[PROVIDED RECORDS]:
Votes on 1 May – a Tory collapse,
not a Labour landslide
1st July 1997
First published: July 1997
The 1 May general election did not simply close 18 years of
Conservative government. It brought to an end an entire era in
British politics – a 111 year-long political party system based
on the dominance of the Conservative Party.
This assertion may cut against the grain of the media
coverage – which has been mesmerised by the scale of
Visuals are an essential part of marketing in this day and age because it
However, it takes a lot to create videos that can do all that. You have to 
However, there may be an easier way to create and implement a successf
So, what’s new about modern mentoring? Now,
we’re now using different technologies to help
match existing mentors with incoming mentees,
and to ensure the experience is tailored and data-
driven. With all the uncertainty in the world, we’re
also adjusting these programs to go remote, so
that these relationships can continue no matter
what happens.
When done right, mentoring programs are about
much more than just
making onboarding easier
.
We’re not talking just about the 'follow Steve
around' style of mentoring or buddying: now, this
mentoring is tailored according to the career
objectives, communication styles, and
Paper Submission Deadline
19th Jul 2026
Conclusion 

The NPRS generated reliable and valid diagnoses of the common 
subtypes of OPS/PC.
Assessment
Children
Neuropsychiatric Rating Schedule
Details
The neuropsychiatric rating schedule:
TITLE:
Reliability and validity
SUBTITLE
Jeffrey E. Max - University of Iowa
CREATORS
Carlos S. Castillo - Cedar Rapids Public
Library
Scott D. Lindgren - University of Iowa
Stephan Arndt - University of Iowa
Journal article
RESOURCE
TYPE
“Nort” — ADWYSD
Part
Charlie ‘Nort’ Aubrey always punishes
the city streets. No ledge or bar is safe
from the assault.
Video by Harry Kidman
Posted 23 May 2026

[ABOUT THIS EXERCISE]: Search the entries for the string "easier". Copy every line that has it.

[YOUR SOLUTION]:
However, there may be an easier way to create and implement a successf
making onboarding easier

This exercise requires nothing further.